§ **WORK REQUEST**
Lines in the records below that contain the word "ditt" must each be copied.

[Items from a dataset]
"""

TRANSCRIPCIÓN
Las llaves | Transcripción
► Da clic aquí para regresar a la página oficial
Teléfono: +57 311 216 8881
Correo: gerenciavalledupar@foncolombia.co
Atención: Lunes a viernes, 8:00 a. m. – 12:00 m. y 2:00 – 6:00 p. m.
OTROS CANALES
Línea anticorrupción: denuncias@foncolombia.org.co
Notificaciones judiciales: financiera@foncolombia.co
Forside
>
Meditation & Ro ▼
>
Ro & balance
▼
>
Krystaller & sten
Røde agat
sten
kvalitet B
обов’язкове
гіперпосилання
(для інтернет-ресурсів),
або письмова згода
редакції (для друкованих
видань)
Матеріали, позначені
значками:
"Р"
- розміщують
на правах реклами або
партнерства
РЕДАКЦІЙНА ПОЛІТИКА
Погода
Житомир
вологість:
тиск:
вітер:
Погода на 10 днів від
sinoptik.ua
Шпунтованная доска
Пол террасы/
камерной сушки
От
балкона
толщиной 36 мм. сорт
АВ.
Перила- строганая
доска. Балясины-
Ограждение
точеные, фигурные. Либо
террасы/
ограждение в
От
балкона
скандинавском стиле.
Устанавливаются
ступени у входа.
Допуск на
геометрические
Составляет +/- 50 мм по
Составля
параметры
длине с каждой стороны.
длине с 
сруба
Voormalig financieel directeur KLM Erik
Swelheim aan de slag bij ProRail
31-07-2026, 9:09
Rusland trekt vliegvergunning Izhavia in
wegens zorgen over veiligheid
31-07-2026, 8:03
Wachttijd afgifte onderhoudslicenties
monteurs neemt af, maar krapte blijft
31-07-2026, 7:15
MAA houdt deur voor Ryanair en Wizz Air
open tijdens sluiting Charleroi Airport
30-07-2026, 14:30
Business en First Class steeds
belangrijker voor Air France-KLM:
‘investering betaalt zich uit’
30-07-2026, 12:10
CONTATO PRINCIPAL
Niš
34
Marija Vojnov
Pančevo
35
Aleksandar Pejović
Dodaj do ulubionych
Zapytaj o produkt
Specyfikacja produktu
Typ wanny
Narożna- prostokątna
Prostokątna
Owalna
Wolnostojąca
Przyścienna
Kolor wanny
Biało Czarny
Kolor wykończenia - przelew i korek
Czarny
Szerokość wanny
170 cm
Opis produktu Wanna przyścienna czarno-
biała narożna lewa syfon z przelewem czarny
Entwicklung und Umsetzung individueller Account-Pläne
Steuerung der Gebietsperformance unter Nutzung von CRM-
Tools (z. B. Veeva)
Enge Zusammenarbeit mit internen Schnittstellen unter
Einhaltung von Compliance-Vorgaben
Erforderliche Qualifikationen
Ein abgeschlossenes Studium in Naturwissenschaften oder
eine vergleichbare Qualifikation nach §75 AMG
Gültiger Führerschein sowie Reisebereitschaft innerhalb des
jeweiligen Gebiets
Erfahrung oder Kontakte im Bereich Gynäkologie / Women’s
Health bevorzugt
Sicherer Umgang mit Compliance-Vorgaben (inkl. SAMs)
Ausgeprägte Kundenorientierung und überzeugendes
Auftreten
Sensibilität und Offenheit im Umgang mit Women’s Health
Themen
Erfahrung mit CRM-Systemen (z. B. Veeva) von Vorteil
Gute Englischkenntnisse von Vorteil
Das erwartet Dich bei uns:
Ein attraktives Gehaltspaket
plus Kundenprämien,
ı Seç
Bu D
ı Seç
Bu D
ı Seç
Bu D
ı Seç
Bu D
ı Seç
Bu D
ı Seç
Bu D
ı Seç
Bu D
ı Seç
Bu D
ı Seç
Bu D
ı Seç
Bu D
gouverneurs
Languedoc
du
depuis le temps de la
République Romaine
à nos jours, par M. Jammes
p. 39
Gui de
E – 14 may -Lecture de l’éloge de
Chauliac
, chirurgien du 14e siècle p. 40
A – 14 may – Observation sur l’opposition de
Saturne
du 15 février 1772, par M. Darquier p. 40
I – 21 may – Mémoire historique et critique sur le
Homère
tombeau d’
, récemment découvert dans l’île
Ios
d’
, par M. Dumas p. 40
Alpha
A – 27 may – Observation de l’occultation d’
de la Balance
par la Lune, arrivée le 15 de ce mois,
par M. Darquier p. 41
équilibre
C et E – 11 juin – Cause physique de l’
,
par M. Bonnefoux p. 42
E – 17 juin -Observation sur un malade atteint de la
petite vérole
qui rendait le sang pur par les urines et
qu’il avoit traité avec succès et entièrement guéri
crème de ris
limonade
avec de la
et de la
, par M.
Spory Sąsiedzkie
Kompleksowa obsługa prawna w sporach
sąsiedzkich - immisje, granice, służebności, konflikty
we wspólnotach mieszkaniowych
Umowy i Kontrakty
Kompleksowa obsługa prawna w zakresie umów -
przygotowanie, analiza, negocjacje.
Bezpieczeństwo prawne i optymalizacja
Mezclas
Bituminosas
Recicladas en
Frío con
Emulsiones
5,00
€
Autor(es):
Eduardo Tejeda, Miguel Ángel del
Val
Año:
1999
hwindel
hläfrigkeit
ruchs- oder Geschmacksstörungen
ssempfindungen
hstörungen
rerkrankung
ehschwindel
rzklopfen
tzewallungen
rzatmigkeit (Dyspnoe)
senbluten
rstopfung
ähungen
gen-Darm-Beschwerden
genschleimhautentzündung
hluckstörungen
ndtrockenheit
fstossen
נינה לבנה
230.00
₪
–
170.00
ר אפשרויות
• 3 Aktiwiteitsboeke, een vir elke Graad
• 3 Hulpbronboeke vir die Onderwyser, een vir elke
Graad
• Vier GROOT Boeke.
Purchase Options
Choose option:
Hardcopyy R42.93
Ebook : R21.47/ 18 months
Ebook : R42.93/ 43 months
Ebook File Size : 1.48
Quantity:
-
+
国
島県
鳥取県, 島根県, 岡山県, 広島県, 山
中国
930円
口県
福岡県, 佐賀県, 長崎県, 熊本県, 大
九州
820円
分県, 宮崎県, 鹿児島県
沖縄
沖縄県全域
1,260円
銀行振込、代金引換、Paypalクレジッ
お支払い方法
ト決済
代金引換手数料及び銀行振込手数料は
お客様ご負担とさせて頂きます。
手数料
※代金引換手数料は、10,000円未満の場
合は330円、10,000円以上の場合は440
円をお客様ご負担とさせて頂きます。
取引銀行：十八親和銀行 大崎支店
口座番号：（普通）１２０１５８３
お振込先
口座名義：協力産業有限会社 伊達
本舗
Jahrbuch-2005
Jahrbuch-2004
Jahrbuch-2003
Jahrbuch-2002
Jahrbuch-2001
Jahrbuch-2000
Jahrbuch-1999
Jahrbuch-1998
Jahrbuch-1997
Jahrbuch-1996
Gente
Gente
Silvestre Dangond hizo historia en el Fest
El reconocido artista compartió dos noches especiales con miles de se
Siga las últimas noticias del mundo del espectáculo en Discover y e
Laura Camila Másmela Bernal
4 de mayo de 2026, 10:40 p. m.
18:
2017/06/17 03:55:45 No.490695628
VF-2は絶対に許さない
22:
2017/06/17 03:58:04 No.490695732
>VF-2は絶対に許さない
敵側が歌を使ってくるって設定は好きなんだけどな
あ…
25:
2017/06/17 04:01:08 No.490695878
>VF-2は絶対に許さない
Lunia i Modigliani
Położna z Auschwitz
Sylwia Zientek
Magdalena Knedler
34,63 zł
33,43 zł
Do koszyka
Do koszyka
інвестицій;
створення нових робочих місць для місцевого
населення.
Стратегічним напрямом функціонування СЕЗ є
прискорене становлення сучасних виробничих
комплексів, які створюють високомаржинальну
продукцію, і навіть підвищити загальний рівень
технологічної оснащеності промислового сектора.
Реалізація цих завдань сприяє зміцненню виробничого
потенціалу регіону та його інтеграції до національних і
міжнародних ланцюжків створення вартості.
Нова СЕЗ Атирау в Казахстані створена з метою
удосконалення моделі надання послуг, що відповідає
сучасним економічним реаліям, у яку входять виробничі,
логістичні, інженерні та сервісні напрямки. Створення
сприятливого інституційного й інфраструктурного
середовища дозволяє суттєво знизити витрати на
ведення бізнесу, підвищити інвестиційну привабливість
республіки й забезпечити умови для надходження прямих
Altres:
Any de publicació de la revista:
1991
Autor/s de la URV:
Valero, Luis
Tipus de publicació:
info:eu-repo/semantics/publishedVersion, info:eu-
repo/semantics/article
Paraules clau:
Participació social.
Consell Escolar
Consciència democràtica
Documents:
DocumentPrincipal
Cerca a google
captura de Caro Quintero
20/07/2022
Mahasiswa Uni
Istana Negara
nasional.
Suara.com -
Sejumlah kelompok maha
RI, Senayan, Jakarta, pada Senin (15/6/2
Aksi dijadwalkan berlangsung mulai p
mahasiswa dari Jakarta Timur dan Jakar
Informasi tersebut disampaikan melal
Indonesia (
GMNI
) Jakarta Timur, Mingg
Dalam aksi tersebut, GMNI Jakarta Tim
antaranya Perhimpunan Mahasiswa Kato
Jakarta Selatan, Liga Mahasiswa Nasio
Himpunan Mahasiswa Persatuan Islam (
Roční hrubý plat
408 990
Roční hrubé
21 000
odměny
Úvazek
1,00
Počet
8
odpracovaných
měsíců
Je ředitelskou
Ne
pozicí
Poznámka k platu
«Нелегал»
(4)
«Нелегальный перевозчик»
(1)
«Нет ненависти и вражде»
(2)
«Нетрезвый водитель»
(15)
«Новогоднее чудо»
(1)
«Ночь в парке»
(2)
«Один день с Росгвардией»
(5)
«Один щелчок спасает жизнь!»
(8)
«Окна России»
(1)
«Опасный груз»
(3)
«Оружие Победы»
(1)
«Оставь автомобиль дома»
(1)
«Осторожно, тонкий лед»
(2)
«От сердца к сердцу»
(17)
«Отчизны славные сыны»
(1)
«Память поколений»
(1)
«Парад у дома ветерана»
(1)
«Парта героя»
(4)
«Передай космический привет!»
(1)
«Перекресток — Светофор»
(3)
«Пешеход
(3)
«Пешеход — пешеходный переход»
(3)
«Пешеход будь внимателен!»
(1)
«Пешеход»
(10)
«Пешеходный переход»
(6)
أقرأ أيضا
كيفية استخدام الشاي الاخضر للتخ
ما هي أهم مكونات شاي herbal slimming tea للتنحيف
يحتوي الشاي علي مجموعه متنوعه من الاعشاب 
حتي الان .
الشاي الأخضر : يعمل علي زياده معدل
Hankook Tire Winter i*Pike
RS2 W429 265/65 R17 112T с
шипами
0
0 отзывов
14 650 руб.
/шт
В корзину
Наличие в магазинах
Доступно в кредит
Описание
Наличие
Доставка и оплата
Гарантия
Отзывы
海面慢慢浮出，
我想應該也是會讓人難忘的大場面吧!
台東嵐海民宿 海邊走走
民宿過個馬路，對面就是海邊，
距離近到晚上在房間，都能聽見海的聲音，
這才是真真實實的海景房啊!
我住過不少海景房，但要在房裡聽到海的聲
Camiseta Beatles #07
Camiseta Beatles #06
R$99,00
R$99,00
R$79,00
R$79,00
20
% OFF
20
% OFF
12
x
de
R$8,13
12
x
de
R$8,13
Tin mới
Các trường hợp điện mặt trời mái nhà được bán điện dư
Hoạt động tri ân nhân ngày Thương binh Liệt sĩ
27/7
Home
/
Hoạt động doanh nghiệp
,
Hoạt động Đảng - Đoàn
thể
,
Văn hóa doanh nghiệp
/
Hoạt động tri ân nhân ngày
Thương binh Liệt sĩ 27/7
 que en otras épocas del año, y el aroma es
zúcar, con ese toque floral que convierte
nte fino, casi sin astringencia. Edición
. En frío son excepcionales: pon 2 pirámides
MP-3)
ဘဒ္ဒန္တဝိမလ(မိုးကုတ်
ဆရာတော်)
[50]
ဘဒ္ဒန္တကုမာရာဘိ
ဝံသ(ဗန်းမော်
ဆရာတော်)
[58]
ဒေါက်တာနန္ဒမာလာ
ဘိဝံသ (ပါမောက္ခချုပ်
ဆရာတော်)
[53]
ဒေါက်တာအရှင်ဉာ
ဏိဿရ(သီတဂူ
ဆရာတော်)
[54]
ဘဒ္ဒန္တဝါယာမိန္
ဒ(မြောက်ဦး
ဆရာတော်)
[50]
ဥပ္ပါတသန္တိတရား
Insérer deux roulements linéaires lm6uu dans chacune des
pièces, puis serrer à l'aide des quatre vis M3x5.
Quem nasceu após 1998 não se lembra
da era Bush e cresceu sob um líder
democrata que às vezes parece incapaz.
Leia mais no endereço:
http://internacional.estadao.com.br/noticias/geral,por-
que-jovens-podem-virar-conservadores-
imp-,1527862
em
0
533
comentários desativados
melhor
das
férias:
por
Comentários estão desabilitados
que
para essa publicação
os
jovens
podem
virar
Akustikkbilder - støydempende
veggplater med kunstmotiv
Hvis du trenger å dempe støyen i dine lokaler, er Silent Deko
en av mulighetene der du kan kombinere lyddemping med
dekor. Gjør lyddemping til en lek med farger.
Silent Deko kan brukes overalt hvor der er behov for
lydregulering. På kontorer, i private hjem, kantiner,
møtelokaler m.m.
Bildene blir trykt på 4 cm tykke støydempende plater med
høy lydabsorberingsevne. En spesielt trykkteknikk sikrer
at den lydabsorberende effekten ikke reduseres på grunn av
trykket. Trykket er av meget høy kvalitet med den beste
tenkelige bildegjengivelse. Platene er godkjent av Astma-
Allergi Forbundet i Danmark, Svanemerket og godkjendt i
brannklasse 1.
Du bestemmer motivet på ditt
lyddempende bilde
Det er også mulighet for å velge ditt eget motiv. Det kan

"""

§ **TASK RESULT**
Du bestemmer motivet på ditt
Det er også mulighet for å velge ditt eget motiv. Det kan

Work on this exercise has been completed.